# ¡Lea las Normas del Foro por favor!!! / Leia as Normas do Forum por favor!!!



## Lems

*Normas do Fórum Word Reference*
*Las normas del foro de Word Reference*

1. Seja amável, não ofensivo. 
Se o português ou espanhol de alguém não for perfeito, não o trate mal.
1. Ayude, no hiera los sentimientos de nadie.
Si el español o portugués de alguien no es perfecto, no le trate mal.

2. Seja educado
Encorajamos o uso de “olá”, “oi”, 'por favor" e “obrigado”.
2. Sea educado
Se agradecen el uso de palabras como "hola", "por favor" y "gracias"

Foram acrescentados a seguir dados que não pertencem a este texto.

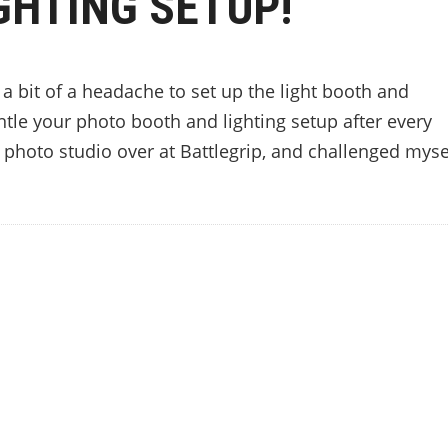
GHTING SETUP!
’s a bit of a headache to set up the light booth and
tle your photo booth and lighting setup after every
 photo studio over at Battlegrip, and challenged myse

3. Procure antes a resposta no dicionário cuja chamada se encontra na parte superior de cada página
3. Busque primero la respuesta en el diccionario. Está en la parte superior de cada página.

4. Ponha a palavra ou frase no título quando fizer uma pergunta. 
Evite “ajuda por favor”, “como se diz isto?”, “esta palavra está correta?”, “sou novo aqui” e expressões semelhantes.
4. Ponga la frase o palabra a preguntar en el título del mensaje. Evite títulos del estilo "Ayuda por favor" "¿Cómo se dice esto?" "Soy nuevo" "¿Existe esta palabra?" y similares.

5. *Sempre* forneça uma sentença como exemplo para mostrar o contexto.
5. *Siempre *provéanos de una frase como ejemplo del contexto.

6. Utilize o recurso notificar-uma-mensagem http://forum.wordreference.com/images/buttons/report.gif no canto superior direito de cada mensagem caso esta contenha uma linguagem ou imagem inadequada ou se você achar que a mensagem não está no fórum correto. Esta atitude facilitará o bom andamento do fórum.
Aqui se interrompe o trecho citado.